Challenges & Solutions

  • Package Installation Failures: When VPN tunnels were active, package installation would fail with cryptic errors like "wget returned 4." Solved by developing a consistent sequence: temporarily stopping VPN services before package installation, then restarting them afterward.
  • DNS Resolution Conflicts: Implementing both secure DNS and VPN tunneling created resolution conflicts. Resolved by configuring proper DNS hierarchy with carefully ordered resolvers and ensuring correct traffic routing through appropriate interfaces.
  • CGNAT Traversal: Traditional remote access methods failed due to ISP's Carrier-Grade NAT implementation. Overcame this by implementing Tailscale directly on the router with proper subnet routing, creating a secure access path through the CGNAT barrier.
  • Firmware-Specific Quirks: Different distributions (DD-WRT, OpenWrt) and even device-specific firmware builds handled configurations differently.
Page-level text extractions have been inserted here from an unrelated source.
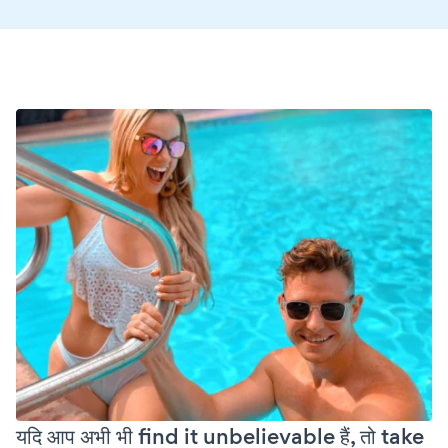
यदि आप अभी भी find it unbelievable हैं, तो take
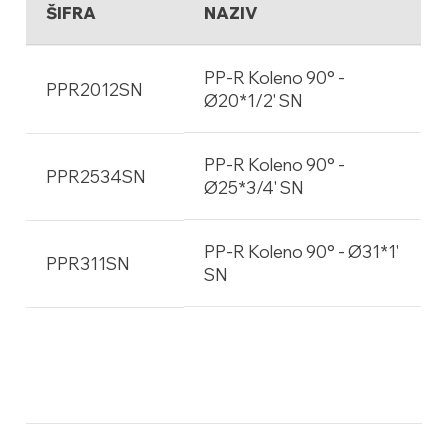
ŠIFRA
NAZIV
PP-R Koleno 90° -
PPR2012SN
Ø20*1/2' SN
PP-R Koleno 90° -
PPR2534SN
Ø25*3/4' SN
PP-R Koleno 90° - Ø31*1'
PPR311SN
SN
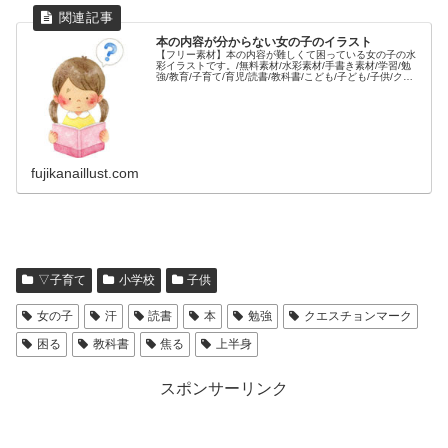
本の内容が分からない女の子のイラスト
【フリー素材】本の内容が難しくて困っている女の子の水
彩イラストです。/無料素材/水彩素材/手書き素材/学習/勉
強/教育/子育て/育児/読書/教科書/こども/子ども/子供/クエ
スチョンマーク/難しい/分からない/困る/人物/
fujikanaillust.com
▽子育て
小学校
子供
女の子
汗
読書
本
勉強
クエスチョンマーク
困る
教科書
焦る
上半身
スポンサーリンク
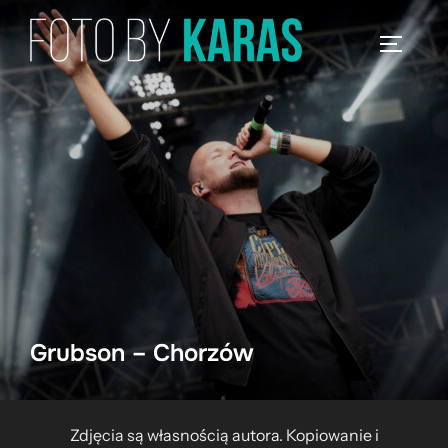
Skip
to
TOGGLE
content
Grubson – Chorzów
Zdjęcia są własnością autora. Kopiowanie i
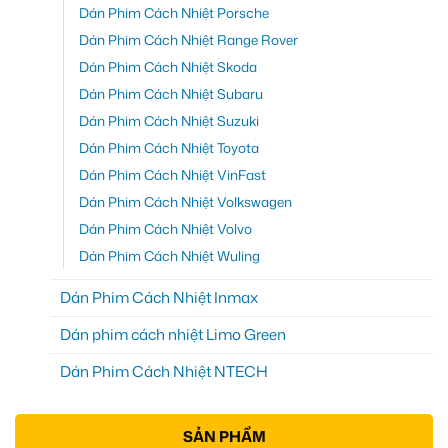
Dán Phim Cách Nhiệt Porsche
Dán Phim Cách Nhiệt Range Rover
Dán Phim Cách Nhiệt Skoda
Dán Phim Cách Nhiệt Subaru
Dán Phim Cách Nhiệt Suzuki
Dán Phim Cách Nhiệt Toyota
Dán Phim Cách Nhiệt VinFast
Dán Phim Cách Nhiệt Volkswagen
Dán Phim Cách Nhiệt Volvo
Dán Phim Cách Nhiệt Wuling
Dán Phim Cách Nhiệt Inmax
Dán phim cách nhiệt Limo Green
Dán Phim Cách Nhiệt NTECH
SẢN PHẨM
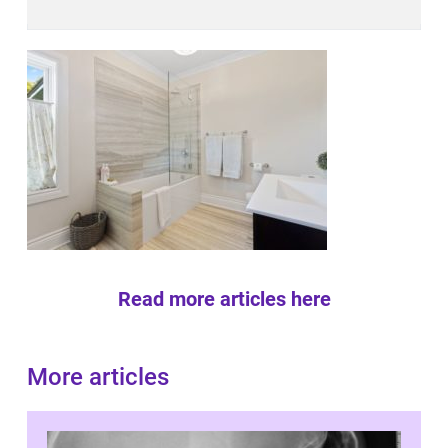
Read more articles here
More articles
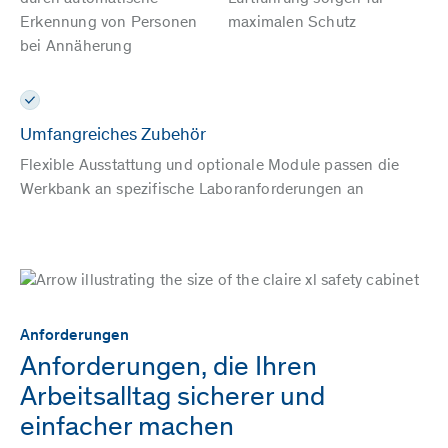
Erkennung von Personen
maximalen Schutz
bei Annäherung
Umfangreiches Zubehör
Flexible Ausstattung und optionale Module passen die
Werkbank an spezifische Laboranforderungen an
Anforderungen
Anforderungen, die Ihren
Arbeitsalltag sicherer und
einfacher machen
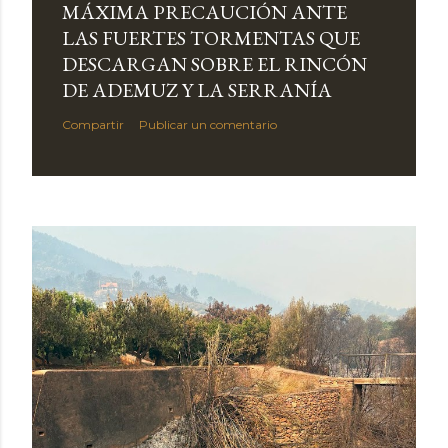
MÁXIMA PRECAUCIÓN ANTE
LAS FUERTES TORMENTAS QUE
DESCARGAN SOBRE EL RINCÓN
DE ADEMUZ Y LA SERRANÍA
Compartir
Publicar un comentario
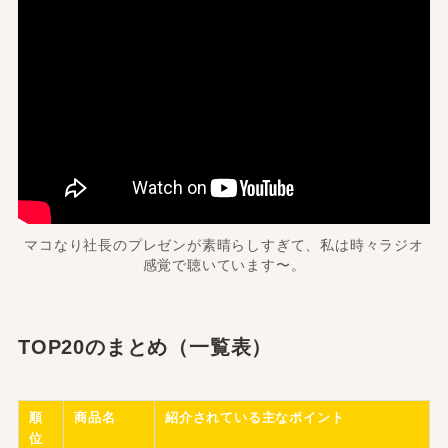
マコなり社長のプレゼンが素晴らしすぎて、私は時々ラジオ
感覚で聴いています〜。
TOP20のまとめ（一覧表）
順
商品名
紹介されている主なポイント
位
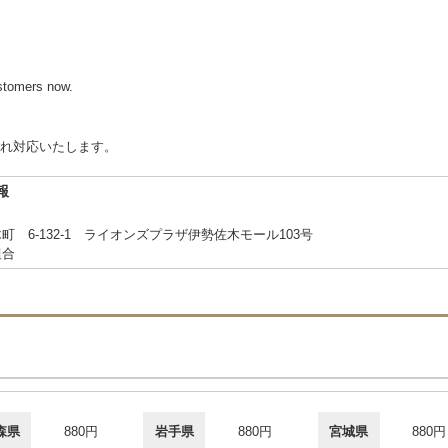
ustomers now.
れ対応いたします。
報
 6-132-1 ライオンズプラザ伊勢佐木モール103号
組合
森県
880円
岩手県
880円
宮城県
880円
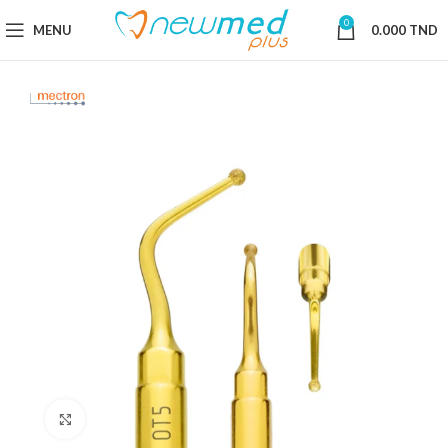
0
MENU
0.000
TND
Cliquez pour agrandir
Addressed by creating documentation of each router's specific requirements and maintaining separate configuration procedures for each device.

Future Considerations

  • Personal Server Integration: The Wake-on-LAN router implementation will directly connect to the upcoming personal server project, enabling secure remote management and remote access from anywhere.
  • Network Monitoring Enhancement: Implementing comprehensive monitoring solutions would provide better visibility into network traffic patterns, potential security events, and performance metrics across all router implementations.
  • Configuration Automation: Developing scripts to automate common configuration tasks would improve consistency and reduce manual effort during future router setups or firmware updates.
  • Security Audit Procedures: Creating formal, periodic security audit procedures would ensure configurations remain up-to-date with current security best practices and vulnerabilities are addressed promptly.

Personal Takeaway

This project has fundamentally transformed my understanding of networking and security architecture. What began as a straightforward desire to enhance network privacy evolved into a deep technical exploration that built my confidence in tackling complex technical challenges without formal guidance. The methodical problem-solving approach developed during this project—research thoroughly, implement incrementally, test rigorously—has become invaluable in all my technical work. Most importantly, I've gained an appreciation for the profound importance of network security in our connected world and the satisfaction that comes from building systems that protect digital privacy and security.